It’s surprisingly hard to get it exact, even though walking is something you do every day.

Mickey Mouse walking

Speech is a similar problem. There is a lot of scope for variation, even though there is a small number of moving parts to the system (lips, tongue, jaw, vocal chords and lungs). Some variation is incidental – how you move or speak today vs. yesterday. Some variation might be important – for instance different dance moves in a ballet or signs in sign language.

Variation in speech

If you look at speech from the point of view of phonetics there are three dimensions that can vary, which are the three dimensions of a spectrogram (the x and y axes, plus the colour).

Duration – you can slow down or speed up
Volume – you can be louder or quieter
Frequency – you speak higher or lower

However, we’re not usually interested in knowing how high-pitched someone’s talking, or how quietly or quickly; we’re usually interested in what words they’re saying.

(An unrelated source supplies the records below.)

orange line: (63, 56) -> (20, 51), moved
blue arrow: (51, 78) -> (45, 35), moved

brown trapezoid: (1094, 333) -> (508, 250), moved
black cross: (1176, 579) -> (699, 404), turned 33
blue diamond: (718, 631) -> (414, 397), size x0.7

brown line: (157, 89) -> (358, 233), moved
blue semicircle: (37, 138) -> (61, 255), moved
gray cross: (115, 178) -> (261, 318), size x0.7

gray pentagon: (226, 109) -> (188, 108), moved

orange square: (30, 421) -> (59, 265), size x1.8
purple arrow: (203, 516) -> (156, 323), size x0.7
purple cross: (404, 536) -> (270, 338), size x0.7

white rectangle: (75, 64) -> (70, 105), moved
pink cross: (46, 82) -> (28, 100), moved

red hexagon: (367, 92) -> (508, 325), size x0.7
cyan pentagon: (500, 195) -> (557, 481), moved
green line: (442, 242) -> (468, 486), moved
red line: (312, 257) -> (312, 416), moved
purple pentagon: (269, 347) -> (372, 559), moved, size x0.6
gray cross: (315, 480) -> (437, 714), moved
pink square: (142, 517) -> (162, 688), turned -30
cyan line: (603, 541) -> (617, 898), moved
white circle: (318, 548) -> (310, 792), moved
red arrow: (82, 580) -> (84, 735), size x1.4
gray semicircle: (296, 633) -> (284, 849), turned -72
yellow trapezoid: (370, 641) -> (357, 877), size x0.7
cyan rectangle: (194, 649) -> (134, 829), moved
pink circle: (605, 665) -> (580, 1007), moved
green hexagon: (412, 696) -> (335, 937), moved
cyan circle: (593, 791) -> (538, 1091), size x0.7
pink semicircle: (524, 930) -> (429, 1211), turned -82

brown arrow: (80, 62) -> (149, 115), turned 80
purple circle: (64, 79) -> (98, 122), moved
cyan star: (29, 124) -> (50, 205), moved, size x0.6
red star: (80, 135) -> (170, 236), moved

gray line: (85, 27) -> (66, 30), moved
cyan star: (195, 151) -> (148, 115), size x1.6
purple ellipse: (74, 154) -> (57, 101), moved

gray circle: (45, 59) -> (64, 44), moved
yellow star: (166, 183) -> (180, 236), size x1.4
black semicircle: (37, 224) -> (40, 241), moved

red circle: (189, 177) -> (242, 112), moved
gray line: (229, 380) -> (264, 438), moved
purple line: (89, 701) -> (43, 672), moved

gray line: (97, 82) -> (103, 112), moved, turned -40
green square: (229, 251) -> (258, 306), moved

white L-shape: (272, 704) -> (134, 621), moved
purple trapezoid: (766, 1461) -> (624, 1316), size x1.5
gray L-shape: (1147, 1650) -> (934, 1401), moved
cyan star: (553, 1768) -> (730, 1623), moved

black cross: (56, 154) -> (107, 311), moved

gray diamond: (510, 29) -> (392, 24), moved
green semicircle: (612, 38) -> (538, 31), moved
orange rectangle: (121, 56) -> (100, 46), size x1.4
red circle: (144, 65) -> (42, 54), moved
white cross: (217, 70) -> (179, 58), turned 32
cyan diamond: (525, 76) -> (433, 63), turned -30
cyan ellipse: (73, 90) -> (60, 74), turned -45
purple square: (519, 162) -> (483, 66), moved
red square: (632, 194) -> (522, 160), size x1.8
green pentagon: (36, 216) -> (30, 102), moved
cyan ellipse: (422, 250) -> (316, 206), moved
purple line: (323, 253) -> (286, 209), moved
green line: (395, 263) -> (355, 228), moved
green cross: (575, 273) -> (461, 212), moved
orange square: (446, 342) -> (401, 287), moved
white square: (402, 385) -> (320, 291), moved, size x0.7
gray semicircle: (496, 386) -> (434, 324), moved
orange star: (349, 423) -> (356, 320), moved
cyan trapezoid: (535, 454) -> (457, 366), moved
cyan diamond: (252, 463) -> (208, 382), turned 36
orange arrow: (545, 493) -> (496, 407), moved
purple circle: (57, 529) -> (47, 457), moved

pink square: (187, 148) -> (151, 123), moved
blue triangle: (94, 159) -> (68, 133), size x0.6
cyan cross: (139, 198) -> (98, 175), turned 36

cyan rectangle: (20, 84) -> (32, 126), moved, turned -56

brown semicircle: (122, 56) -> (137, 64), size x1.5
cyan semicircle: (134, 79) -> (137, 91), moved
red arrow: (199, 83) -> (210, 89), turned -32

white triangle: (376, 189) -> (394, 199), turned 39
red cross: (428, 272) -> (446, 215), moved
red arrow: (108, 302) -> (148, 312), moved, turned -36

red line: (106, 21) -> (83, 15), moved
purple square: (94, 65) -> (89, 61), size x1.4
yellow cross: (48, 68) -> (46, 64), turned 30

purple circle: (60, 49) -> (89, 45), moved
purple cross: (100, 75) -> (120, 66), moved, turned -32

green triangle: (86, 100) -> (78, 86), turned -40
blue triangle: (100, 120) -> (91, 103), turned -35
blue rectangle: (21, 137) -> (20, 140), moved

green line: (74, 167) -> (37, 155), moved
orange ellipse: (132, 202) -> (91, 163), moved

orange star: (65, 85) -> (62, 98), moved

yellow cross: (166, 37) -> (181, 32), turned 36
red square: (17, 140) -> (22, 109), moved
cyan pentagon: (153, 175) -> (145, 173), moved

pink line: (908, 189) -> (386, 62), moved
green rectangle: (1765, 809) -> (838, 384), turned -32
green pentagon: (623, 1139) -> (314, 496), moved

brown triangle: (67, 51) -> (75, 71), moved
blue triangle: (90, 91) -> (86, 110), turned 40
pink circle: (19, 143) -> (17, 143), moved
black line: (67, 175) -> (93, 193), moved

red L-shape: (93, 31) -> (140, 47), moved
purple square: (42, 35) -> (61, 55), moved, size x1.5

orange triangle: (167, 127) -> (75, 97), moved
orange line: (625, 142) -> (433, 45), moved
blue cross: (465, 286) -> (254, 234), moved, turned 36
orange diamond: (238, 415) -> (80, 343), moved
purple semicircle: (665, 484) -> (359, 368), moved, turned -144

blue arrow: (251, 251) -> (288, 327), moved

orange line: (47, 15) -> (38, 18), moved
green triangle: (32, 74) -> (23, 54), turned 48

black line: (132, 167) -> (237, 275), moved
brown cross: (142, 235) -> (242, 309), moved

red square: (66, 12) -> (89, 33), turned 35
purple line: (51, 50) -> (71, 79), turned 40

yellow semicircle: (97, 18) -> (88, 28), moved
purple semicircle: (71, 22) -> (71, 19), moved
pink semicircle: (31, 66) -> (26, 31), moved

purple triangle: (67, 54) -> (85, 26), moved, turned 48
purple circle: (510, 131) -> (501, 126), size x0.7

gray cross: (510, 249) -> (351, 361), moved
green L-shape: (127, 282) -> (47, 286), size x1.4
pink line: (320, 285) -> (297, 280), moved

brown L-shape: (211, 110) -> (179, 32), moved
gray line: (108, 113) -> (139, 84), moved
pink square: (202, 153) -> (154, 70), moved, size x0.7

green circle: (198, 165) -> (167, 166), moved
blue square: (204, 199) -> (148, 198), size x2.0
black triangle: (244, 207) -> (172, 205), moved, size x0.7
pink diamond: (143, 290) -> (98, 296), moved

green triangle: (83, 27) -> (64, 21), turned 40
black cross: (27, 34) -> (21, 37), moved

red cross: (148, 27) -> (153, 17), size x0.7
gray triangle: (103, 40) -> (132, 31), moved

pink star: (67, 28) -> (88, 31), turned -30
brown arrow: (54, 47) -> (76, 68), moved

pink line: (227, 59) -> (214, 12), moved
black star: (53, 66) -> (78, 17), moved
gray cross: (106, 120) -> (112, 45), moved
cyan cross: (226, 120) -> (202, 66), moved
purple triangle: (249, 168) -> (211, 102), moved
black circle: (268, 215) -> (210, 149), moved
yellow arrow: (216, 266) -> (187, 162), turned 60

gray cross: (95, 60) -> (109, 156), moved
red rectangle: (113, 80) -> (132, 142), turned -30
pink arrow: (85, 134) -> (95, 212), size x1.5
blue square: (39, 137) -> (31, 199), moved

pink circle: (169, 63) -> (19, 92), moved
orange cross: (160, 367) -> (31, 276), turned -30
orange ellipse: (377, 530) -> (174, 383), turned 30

So in speech recognition we have to navigate the variations in these low-level properties, to arrive at a higher-level understanding: the words they’re saying.

The tricks your brain plays

Before we carry on with the theory, here’s another thought experiment. I’ve done this as an actual experiment, and you could too if you have audio editing software like Audacity.

Imagine you have a recording of someone saying we hid the stain. In your imaginary (or actual) audio editing program, delete a couple of bits of this and then shuffle what’s left together so that there are no gaps. The bits to delete are either half of the i in hid and all the s in stain. Then play the shorter version of the recording – what do you think you will hear?

What I heard was we hit the Dane. That was weird – shortening the vowel in the first word changed which consonant came next and removing a consonant from the cluster of consonants at the start of the last word changed the remaining consonant in that cluster.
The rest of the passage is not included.